START DATA LISTING
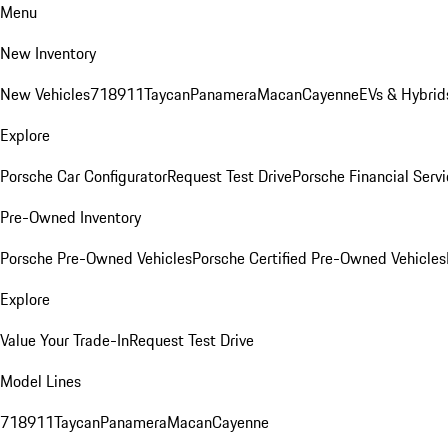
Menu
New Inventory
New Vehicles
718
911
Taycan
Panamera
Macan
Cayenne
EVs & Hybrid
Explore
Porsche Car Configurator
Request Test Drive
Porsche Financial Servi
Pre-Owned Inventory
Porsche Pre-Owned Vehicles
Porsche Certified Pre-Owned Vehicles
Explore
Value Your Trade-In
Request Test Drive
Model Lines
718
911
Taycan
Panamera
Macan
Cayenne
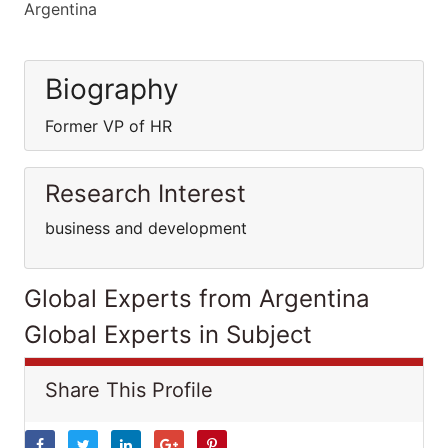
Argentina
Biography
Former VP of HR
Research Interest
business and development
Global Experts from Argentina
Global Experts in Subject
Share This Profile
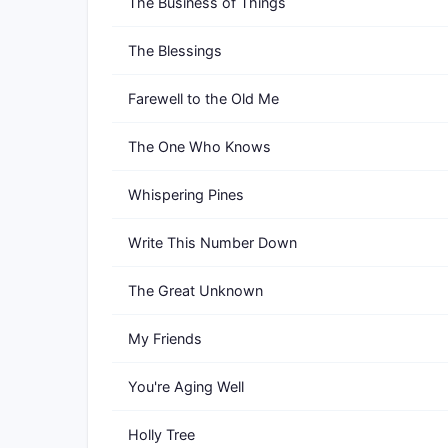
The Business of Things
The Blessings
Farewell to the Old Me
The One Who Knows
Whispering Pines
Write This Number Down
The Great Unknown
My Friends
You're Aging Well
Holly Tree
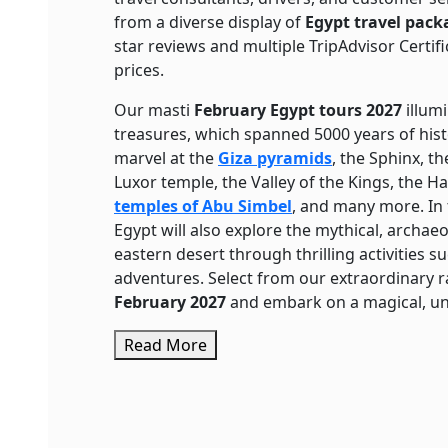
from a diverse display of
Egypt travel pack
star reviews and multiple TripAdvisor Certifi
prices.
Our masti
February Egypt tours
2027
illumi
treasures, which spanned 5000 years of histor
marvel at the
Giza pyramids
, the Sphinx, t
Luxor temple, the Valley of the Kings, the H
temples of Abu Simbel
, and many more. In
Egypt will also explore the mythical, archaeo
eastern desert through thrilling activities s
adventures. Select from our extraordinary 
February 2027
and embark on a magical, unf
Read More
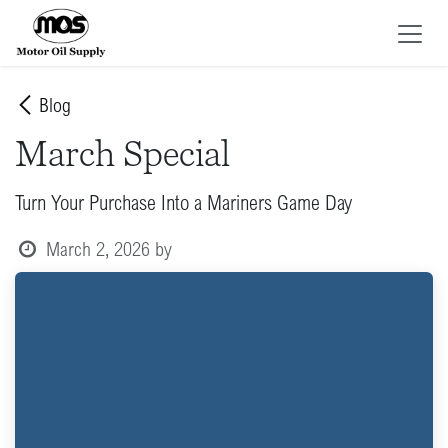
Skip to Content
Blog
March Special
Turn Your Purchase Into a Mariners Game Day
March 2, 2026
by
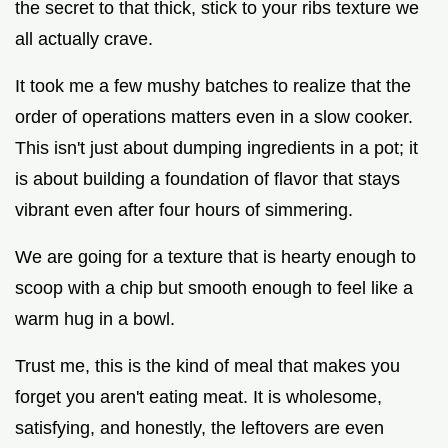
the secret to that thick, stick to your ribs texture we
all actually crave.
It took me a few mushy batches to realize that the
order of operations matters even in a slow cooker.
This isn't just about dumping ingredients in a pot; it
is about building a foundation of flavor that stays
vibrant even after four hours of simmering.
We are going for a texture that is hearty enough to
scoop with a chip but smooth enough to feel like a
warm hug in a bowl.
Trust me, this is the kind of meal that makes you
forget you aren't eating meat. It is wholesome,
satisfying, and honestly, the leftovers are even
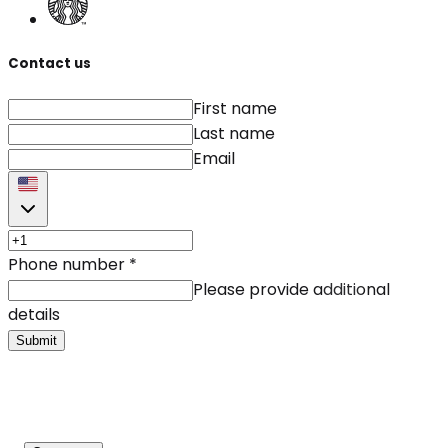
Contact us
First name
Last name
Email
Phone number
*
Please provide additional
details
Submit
END DATA LISTING
START DATA LISTING
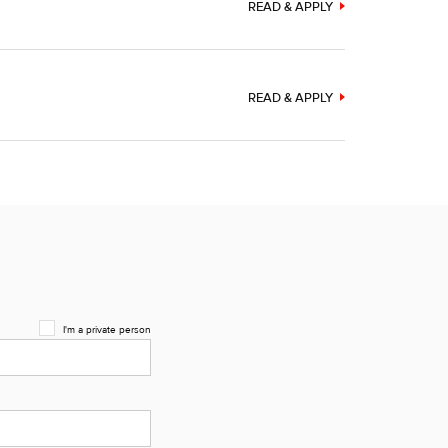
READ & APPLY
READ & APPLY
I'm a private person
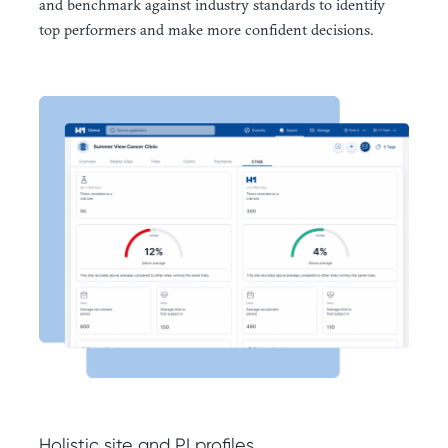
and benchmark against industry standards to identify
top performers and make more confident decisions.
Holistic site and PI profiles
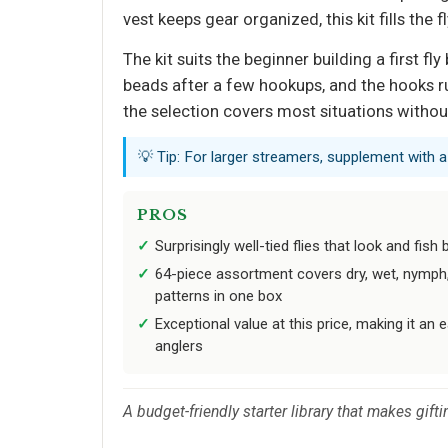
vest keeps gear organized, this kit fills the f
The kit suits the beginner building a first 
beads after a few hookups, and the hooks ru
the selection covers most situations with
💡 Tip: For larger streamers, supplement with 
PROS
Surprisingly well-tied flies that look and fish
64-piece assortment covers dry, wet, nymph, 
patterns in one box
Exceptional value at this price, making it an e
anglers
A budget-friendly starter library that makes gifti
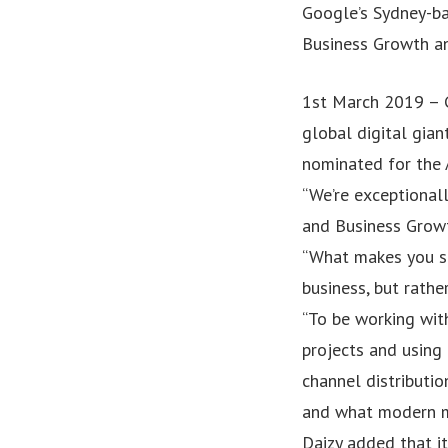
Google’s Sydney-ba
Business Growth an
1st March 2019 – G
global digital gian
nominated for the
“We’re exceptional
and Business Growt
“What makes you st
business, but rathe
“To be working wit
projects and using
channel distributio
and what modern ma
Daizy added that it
END DATA LISTING
TASK DESCRIPTION — Among the lines above, count those containing the string "after"; please give the count alone.

YOUR SOLUTION — 2